The Art Babbitt Classical Animation Course

Introduction

The Richard Williams Animation studio in London has now won a grand total of 212 International Awards, mostly for their TV commercials, but Williams wants his 40 artists and technicians to take their craft much further. To that end, one of the all-time master craftsmen of animation, Art Babbitt, began a one month animation course at the studio on 20th August. For three hours each morning, he is addressing the fundamental principals, mechanics and rules of classical character animation – and how to break them.
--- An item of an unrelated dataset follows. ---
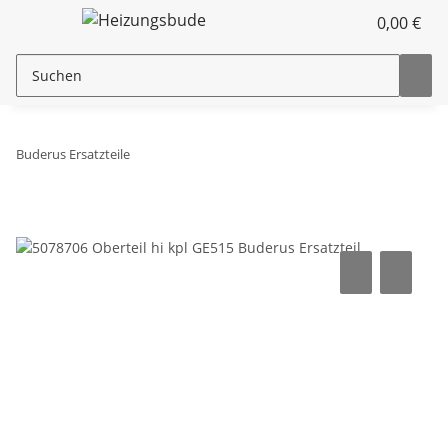
0,00 €
Buderus Ersatzteile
He is also setting daily homework assignments, which experience has shown can produce startling results in a very short period.
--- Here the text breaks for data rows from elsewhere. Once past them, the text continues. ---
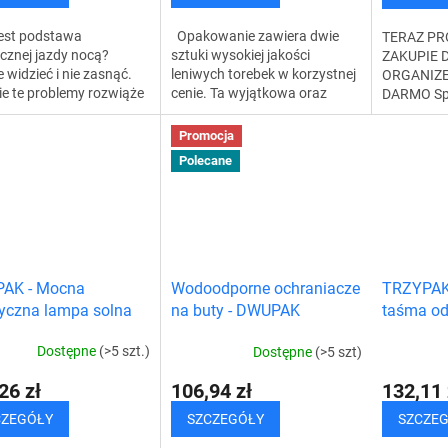
S
jest podstawa
Opakowanie zawiera dwie
TERAZ PR
cznej jazdy nocą?
sztuki wysokiej jakości
ZAKUPIE 
 widzieć i nie zasnąć.
leniwych torebek w korzystnej
ORGANIZE
e te problemy rozwiąże
cenie. Ta wyjątkowa oraz
DARMO Sp
skluzywny zestaw z
wysokiej jakości
podręczne
em antydrzemkowym i
nadmuchiwana sofa pozwoli
zakupów. 
Promocja
ami do nocnej jazdy...
Ci wygodnie odpocząć w...
porozrzuc
Polecane
po całym b
AK - Mocna
TRZYPAK 
Wodoodporne ochraniacze
ryczna lampa solna
taśma od
na buty - DWUPAK
Dostępne
(>5 szt.)
Dostępne
(>5 szt)
26 zł
132,11 
106,94 zł
CZEGÓŁY
SZCZE
SZCZEGÓŁY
This is the third time such a course has been run at the studio, the previous ones being in ‘73 and ‘75. Art Babbitt has been working in Richard Williams’ Hollywood studio since 1977, where he spends most of his time animating the character of King Nod, ruler of the Golden Land in Williams’ feature The Thief Who Never Gave tip. The studio is also sponsoring Art’s forthcoming book “The A to Z of the Animator’s Craft”, which he has been compiling for the past 50 years.
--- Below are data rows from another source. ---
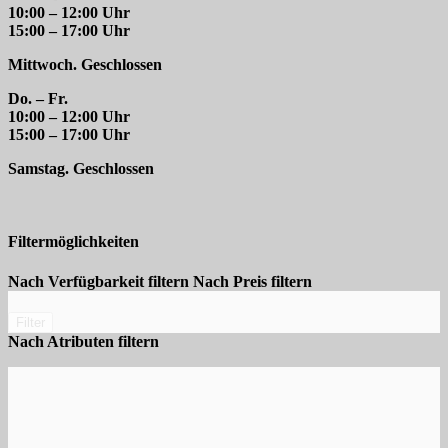
10:00 – 12:00 Uhr
15:00 – 17:00 Uhr
Mittwoch. Geschlossen
Do. – Fr.
10:00 – 12:00 Uhr
15:00 – 17:00 Uhr
Samstag. Geschlossen
Filtermöglichkeiten
Nach Verfügbarkeit filtern
Nach Preis filtern
Filter
Nach Atributen filtern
Art Babbitt wrote comprehensive introduction notes for the first animation course at the Richard Williams’ Studio and they are being used again on this one. This course outline contains lots of helpful advice to the budding animator and much food for thought. They could also be used as a guide to self study.

The Animation Course Introduction Notes

By Art Babbitt

Animation – General Remarks

The layman is unaware of the fact that a motion picture is actually a succession of still pictures that create the illusion of constant movement.

When a film is projected there is a fraction of an instant between pictures when our “retention of vision” fills the gap. The movement we think we see is fluid – in reality, it’s spastic.

Few of us are aware that animated drawings simulated movement before the motion picture camera and projector were invented.

I have no intention of elaborating on the history of animation (that has been taken care of ‘ad nauseam’). My function is to concentrate on the medium itself.

Our craft is still in its infancy – to call it an art is a wishful exaggeration. We are barely learning to stumble on stage … and a whole world of action, acting, design, caricature, humour and story telling awaits us. Our field is wide open; it has barely been touched.